Some cases start with a criminal case and due to the severity of such a case cross over into civil courts. Some high profile murder cases are examples of this, with the victim’s estate suing the accused perpetrator for financial gain. Cases of sexual harassment in the workplace often cross both criminal and civil cases as the accused perpetrator faces criminal charges and the victim(s) sue both the accused perpetrator and the organization for damages in civil court under a variety of civil codes. White collar crime often results in both criminal charges and civil suits to compensate the victims. The U.S. judicial system, allows for both criminal and civil remedies in cases, as warranted. High profile cases provide us examples of how cases span the criminal and civil justice systems, including: O.J Simpson, Bernie Madoff, Timothy McVeigh, Enron’s Kenneth Lay and Jeffrey Skilling, Robert Blake, Casey Anthony, and George Zimmerman. It is important to note, that some of these cases resulted in a not-guilty criminal finding, yet the defendant lost in civil court, emphasizing the different standards that apply in these cases. For this assignment, select one of these high profile case that has crossed both the civil and criminal courts [You may select another high profile case, with the pre-approval of your instructor]. Using this case, you will assess the case from the courtroom through treatment, examining both the criminal and civil side of a case. The goal of this assignment is to provide you with an opportunity to examine the differences in treatment and evaluation when there are legal questions in mind, compared to standard clinical practice.

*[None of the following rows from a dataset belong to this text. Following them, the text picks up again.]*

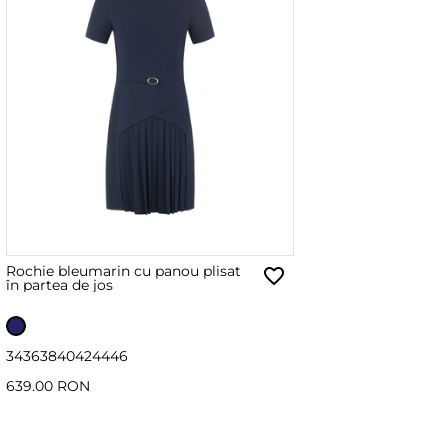
Rochie bleumarin cu panou plisat
în partea de jos
34
36
38
40
42
44
46
639.00 RON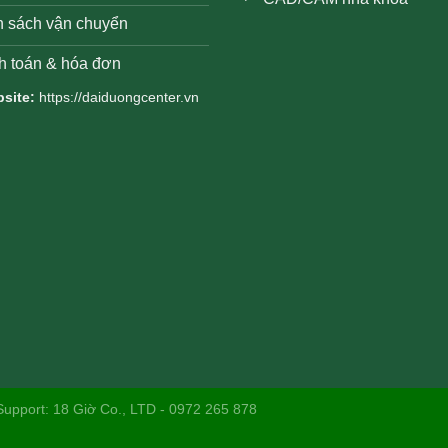
h sách vận chuyển
h toán & hóa đơn
site:
https://daiduongcenter.vn
Support: 18 Giờ Co., LTD - 0972 265 878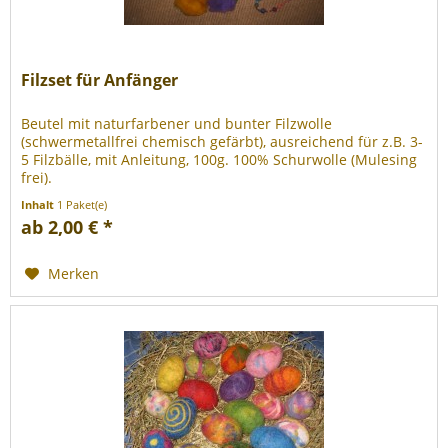
Filzset für Anfänger
Beutel mit naturfarbener und bunter Filzwolle
(schwermetallfrei chemisch gefärbt), ausreichend für z.B. 3-
5 Filzbälle, mit Anleitung, 100g. 100% Schurwolle (Mulesing
frei).
Inhalt
1 Paket(e)
ab 2,00 € *
Merken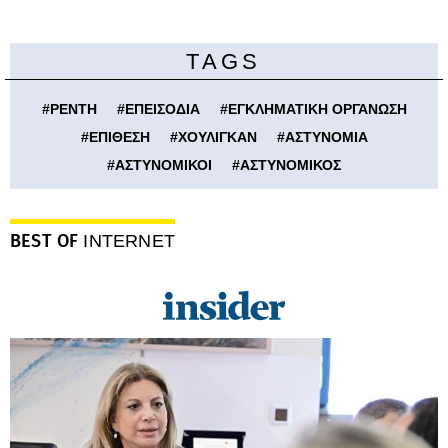
TAGS
#
ΡΕΝΤΗ
#
ΕΠΕΙΣΟΔΙΑ
#
ΕΓΚΛΗΜΑΤΙΚΗ ΟΡΓΑΝΩΣΗ
#
ΕΠΙΘΕΣΗ
#
ΧΟΥΛΙΓΚΑΝ
#
ΑΣΤΥΝΟΜΙΑ
#
ΑΣΤΥΝΟΜΙΚΟΙ
#
ΑΣΤΥΝΟΜΙΚΟΣ
BEST OF
INTERNET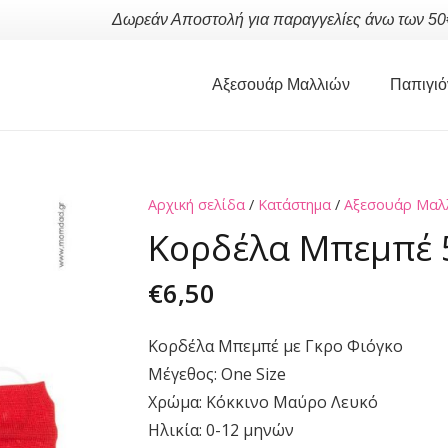
Δωρεάν Αποστολή για παραγγελίες άνω των 50
Αξεσουάρ Μαλλιών
Παπιγιό
Αρχική σελίδα
/
Κατάστημα
/
Αξεσουάρ Μαλ
Κορδέλα Μπεμπέ 
€
6,50
Κορδέλα Μπεμπέ με Γκρο Φιόγκο
Μέγεθος: One Size
Χρώμα: Κόκκινο Μαύρο Λευκό
Ηλικία: 0-12 μηνών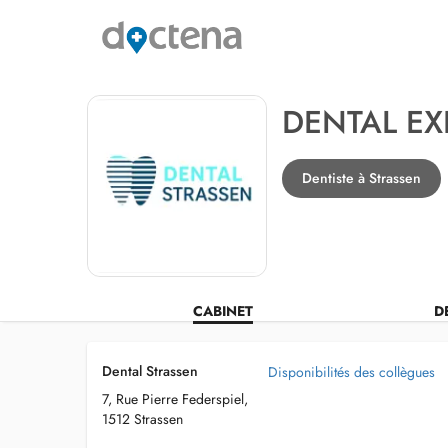
DENTAL EX
Dentiste à Strassen
CABINET
D
Dental Strassen
Disponibilités des collègues
7, Rue Pierre Federspiel,
1512 Strassen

Part One: Describe the Case
What is the case selected?
Criminal Case:
What are the key questions related to the criminal case?
What questions in the criminal case were or should have been addressed by a forensic psychologists?
Civil Case:
What are the key questions related to the civil case?
What questions in the civil case were or should have been addressed by a forensic psychologists?
How did the questions in the criminal and civil case differ?
Part Two: Analyze the Case
Criminal Case
Assume for the sake of argument that the defendant is challenging competency to stand trial, analyze how you would assess the defendants mental state and what expert testimony you would provide to courts on competency.
Assume for the sake of argument that the defendant is entering a plea of not guilty by reason of insanity, analyze how you would assess the defendant and the what expert testimony you would provide to courts on the question of insanity.
What assessment could be used to assess mental status from a treatment perspective and how does this differ from the approaches for competency and insanity plea?
What treatment recommendations would you make for the defendant, following assessment for treatment (not assessment for competency of insanity plea)?
What victim assessment and treatment would you recommend in this case?
Civil Case
Assume for the sake of argument that the defendant is claiming diminished mental capacity, which could influence the trial moving forward. How would you assess the defendants mental state and what expert witness would you provide to the courts?
What assessment could be used to assess mental status from a treatment perspective and how does this differ from the approaches for mental capacity related to the trial?
What treatment recommendations would you make for the defendant, following assessment for treatment (not assessment for competency of insanity plea)?
What victim assessment and treatment would you recommend in this case?
What are the similarities and differences as we approach the same case from a criminal and civil perspective?
How is the approach of the forensic psychologists in assessment similar and different?
What are the similarities and differences in treatment approaches?
What are the similarities and differences in expert testimony?
Part Three: Recommendations
While documentation should always be at the forefront of a practitioner’s mind, when legal cases are involved, the need for clear, concise documentation that specifically assesses and addresses the core legal questions is imperative. The legal questions for criminal and civil cases are different, even when involving the same defendant and the same event or incident.
What does the literature say about how the role of forensic psychologists in criminal and civil cases compare and contrast?
What does the literature say about the different theories that apply in this case as we move from a criminal to civil case?
How can forensic psychology professionals prepare to work with clients in criminal and civil cases, providing assessment, treatment, and/or expert testimony.
What knowledge, skills, and education will the forensic psychology professionals need to address the case?